Volgens het Liber Pontificalis was hij in Griekenland geboren en was hij filosoof; dit is echter onzeker en wordt betwist door moderne westerse historici die aanvoeren dat de auteurs van het Liber Pontificalis hem verwarden met die van de tijdgenoot Xystus, die een Griekse student van het Pythagoranisme was.
Sixtus II herstelde de betrekkingen met de Afrikaanse en Oosterse kerken die door zijn voorganger waren verbroken vanwege de kwestie van de ketterse doop, opgeworpen door de ketterij van het Novatianisme.
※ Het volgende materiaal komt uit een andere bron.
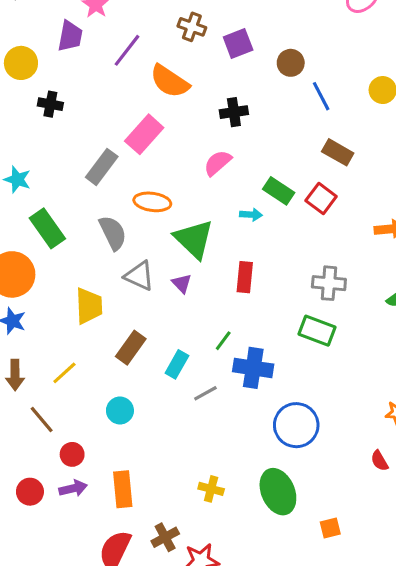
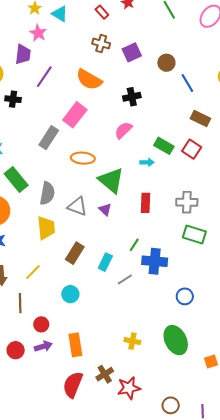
purple line: (127, 50) -> (44, 77), moved
gray semicircle: (113, 233) -> (47, 193), moved, turned 40
gray cross: (329, 283) -> (187, 202), moved
brown line: (42, 419) -> (20, 303), turned 42
blue circle: (296, 425) -> (185, 296), size x0.6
In de vervolgingen onder keizer Valerianus in 258 werden talrijke bisschoppen, priesters en diakens ter dood gebracht. Paus Sixtus II was een van de eerste slachtoffers van deze vervolging en werd op 6 augustus onthoofd. Hij werd samen met zes diakens – Januarius, Vincentius, Magnus, Stephanus, Felicissimus en Agapitus – gemarteld. Lawrence van Rome, zijn bekendste diaken, stierf de marteldood op 10 augustus, vier dagen na zijn bisschop.
Sixtus wordt door sommigen beschouwd als de auteur van het pseudo-Cypriaanse geschrift Ad Novatianum, hoewel deze opvatting geen algemene aanvaarding heeft gevonden. Een andere compositie, geschreven te Rome, tussen 253 en 258, wordt algemeen aangenomen de zijne te zijn.